**THE PROBLEM:**
What lines in the material hold the string "Your"? Copy out each of them.
----- SUPPLIED RECORDS
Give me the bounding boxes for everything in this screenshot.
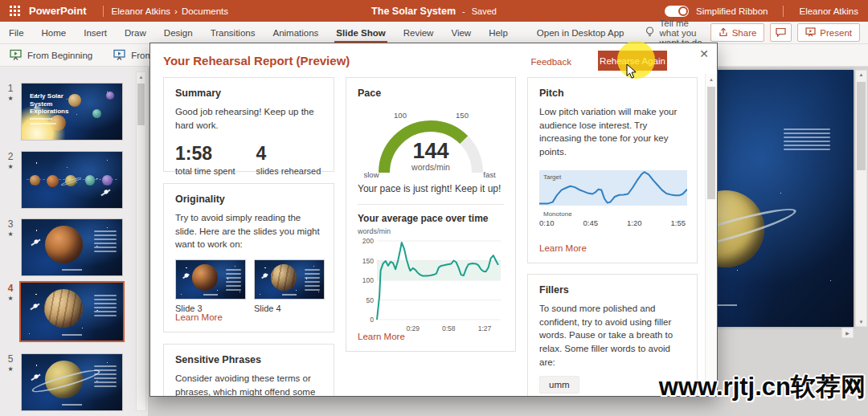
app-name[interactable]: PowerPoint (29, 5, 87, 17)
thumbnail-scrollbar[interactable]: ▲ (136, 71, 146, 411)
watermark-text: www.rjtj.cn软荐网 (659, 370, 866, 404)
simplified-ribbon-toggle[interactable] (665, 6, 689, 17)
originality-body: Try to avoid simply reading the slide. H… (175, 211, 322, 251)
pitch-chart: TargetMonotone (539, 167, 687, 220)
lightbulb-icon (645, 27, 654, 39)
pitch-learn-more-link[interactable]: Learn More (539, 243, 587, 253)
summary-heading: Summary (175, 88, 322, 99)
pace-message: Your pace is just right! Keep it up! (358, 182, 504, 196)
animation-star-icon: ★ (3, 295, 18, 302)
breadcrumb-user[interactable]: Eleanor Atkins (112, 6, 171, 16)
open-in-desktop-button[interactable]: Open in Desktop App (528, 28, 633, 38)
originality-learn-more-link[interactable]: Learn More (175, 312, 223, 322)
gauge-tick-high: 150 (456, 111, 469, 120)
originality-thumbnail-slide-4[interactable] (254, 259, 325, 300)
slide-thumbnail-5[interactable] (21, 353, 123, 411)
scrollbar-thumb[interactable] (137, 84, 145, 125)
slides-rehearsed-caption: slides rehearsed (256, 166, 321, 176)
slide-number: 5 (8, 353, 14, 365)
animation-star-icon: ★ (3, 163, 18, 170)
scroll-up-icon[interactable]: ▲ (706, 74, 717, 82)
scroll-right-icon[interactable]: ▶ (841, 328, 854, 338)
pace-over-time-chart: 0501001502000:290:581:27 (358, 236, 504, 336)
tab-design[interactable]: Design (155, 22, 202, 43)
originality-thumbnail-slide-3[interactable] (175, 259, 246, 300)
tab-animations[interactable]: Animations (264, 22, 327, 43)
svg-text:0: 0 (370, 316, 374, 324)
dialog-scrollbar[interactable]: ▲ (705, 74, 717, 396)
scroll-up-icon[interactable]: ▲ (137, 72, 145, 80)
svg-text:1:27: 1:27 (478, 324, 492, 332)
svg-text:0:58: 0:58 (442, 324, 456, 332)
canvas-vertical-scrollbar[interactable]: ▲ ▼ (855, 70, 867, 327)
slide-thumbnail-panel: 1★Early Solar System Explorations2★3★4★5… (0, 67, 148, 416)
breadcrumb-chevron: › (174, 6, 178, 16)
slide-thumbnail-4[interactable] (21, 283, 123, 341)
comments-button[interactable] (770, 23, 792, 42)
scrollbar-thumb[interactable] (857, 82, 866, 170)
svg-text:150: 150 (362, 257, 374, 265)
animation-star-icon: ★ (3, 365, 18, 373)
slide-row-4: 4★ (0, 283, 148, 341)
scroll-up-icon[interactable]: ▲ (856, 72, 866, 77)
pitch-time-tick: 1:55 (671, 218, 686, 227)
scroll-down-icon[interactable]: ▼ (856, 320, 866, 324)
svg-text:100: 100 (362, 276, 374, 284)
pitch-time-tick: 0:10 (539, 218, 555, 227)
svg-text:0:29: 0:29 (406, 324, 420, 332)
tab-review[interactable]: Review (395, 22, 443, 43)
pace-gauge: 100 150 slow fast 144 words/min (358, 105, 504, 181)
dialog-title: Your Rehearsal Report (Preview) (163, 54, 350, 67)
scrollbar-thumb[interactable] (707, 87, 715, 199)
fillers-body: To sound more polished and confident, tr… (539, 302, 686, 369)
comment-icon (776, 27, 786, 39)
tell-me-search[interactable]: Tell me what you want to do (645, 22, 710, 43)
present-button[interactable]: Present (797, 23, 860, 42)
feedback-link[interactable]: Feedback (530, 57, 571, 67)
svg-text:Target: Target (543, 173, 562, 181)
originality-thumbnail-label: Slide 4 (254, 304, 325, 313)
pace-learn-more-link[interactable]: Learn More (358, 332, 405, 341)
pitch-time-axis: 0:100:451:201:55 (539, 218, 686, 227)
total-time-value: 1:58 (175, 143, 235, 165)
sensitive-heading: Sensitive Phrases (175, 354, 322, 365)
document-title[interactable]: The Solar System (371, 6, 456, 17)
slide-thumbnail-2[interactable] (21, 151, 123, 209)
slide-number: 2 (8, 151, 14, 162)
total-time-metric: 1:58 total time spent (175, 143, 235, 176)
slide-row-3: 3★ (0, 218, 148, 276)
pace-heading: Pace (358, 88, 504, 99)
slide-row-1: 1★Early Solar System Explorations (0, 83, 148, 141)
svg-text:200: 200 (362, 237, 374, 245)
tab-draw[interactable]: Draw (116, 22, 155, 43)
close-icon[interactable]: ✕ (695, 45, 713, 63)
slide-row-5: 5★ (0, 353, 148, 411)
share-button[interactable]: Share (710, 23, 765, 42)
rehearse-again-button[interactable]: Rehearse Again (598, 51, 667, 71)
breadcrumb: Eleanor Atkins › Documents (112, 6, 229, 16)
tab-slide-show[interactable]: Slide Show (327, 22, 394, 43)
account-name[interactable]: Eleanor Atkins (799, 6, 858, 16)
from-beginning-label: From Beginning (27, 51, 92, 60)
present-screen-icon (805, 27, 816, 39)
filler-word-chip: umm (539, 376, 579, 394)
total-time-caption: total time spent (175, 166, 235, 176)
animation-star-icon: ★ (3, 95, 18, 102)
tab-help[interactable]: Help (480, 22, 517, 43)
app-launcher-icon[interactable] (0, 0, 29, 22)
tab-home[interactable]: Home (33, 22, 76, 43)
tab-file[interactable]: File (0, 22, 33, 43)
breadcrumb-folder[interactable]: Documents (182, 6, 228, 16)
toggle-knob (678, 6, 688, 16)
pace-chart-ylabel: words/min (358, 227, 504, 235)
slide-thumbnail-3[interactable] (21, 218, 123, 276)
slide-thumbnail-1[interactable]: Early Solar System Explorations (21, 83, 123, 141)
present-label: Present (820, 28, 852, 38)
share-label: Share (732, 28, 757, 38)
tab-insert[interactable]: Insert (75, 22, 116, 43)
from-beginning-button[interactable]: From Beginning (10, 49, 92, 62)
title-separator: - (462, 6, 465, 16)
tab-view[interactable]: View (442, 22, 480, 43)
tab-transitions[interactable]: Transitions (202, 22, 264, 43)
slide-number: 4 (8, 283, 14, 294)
----------
**ANSWER SPACE:**
pace-message: Your pace is just right! Keep it up! (358, 182, 504, 196)
dialog-title: Your Rehearsal Report (Preview) (163, 54, 350, 67)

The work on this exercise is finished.